The intracellular fraction was separated into three different chromatographic bands b1(Rf -0.55±0.005), b2 (Rf -0.62±0.010), and b3 (Rf -0.73±0.017). The extracellular fraction was separated into three chromatographic bands c1(Rf -0.48±0.015), c2 (Rf -0.62±0.005), and c3 (Rf-0.65±0.011). Chromatographic bands b1 and c1 showed Rf values near to the standard l-serine chromatographic band. For HPLC analysis methodology described by Kubota et al., 2016 was adopted and used after modifications insolvent system. The obtained chromatograms were shown in Fig. 7.

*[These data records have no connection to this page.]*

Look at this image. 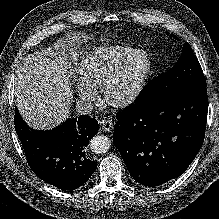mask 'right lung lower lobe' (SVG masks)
<instances>
[{"label":"right lung lower lobe","mask_w":219,"mask_h":219,"mask_svg":"<svg viewBox=\"0 0 219 219\" xmlns=\"http://www.w3.org/2000/svg\"><path fill=\"white\" fill-rule=\"evenodd\" d=\"M14 124L27 162L40 179L62 190H74L92 176L96 162L86 157L85 148L98 133L94 118L80 115L53 130L36 131L15 107Z\"/></svg>","instance_id":"obj_1"}]
</instances>
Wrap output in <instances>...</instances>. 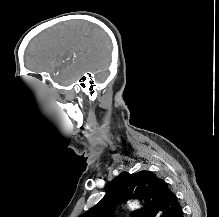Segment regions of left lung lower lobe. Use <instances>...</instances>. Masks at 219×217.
Returning a JSON list of instances; mask_svg holds the SVG:
<instances>
[{
    "mask_svg": "<svg viewBox=\"0 0 219 217\" xmlns=\"http://www.w3.org/2000/svg\"><path fill=\"white\" fill-rule=\"evenodd\" d=\"M174 217H184V216H183V211H182L181 206H180V208L178 209V211L176 212V214L174 215Z\"/></svg>",
    "mask_w": 219,
    "mask_h": 217,
    "instance_id": "left-lung-lower-lobe-1",
    "label": "left lung lower lobe"
}]
</instances>
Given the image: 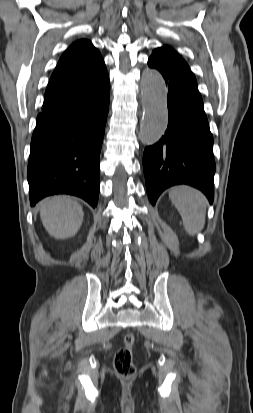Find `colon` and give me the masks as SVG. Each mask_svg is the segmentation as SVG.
I'll use <instances>...</instances> for the list:
<instances>
[{"label":"colon","mask_w":253,"mask_h":413,"mask_svg":"<svg viewBox=\"0 0 253 413\" xmlns=\"http://www.w3.org/2000/svg\"><path fill=\"white\" fill-rule=\"evenodd\" d=\"M136 344L134 334L127 333L123 345L118 349L114 357V369L118 376L128 379L134 376L136 368L133 362V351Z\"/></svg>","instance_id":"obj_1"}]
</instances>
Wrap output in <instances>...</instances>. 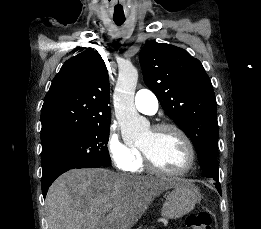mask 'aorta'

Under the optimal reaction conditions, a linear calibration curve (peak area versus concentration) (Fig. 8) was obtained over a concentration range of 5nM to 30nM (Table S4) of the standard D-Serine containing 5, 10, 20, 30nM. The correlation coefficient was found to be 0.9895. The standards for the linearity curve were prepared by adding the derivatizing agent to the std. the solution as discussed above in methodology.

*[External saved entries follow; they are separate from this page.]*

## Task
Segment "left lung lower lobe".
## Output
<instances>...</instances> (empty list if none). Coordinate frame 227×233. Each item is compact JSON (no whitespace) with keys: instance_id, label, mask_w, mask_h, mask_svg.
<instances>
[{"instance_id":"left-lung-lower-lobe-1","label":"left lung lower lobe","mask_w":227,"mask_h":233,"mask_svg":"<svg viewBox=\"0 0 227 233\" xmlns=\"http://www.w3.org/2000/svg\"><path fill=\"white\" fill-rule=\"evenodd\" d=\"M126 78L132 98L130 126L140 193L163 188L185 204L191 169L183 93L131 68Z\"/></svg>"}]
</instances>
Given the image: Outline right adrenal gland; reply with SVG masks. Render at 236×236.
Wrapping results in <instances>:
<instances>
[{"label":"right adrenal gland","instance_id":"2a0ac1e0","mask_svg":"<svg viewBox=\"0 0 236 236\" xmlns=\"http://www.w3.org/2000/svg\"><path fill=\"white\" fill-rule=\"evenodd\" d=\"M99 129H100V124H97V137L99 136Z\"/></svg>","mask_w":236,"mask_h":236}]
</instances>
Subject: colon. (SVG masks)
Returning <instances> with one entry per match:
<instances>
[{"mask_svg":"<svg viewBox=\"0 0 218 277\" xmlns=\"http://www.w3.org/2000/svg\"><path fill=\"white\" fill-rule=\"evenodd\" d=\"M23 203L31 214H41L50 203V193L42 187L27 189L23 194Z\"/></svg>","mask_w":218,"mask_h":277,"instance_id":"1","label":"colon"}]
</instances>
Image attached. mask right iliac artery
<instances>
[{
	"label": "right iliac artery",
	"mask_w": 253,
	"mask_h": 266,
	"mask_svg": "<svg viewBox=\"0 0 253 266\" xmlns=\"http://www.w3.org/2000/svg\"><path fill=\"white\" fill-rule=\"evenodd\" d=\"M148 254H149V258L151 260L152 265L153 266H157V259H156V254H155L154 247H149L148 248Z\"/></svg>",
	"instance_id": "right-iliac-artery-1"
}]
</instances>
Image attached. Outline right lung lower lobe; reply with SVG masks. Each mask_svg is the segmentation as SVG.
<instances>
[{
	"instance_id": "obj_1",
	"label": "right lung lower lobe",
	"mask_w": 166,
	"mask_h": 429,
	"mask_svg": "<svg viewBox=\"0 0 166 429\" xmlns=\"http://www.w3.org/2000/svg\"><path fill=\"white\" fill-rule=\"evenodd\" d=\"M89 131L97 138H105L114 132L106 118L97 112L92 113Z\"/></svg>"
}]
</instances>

The bacterial sample was analyzed using the above-mentioned HPLC method. The quantification of the target analyte (D-Serine) was done using the linear curve equation (y=mx+c). The concentration was found out to be 0.919±0.02 nM. Further, the validation of the obtained results has been carried out by performing the recovery test. For this, the analyzed sample with the known concentration of D-Serine was spiked with different concentrations of standards i.e., 5nmol, 8nmol, and 10 nmol. The chromatogram for the spiked sample of D-serine by adding 8 and 10nM is given in Fig. S2. The obtained results were tabulated in Table 2. The recovery of the spiked samples varies from 85 to 90%.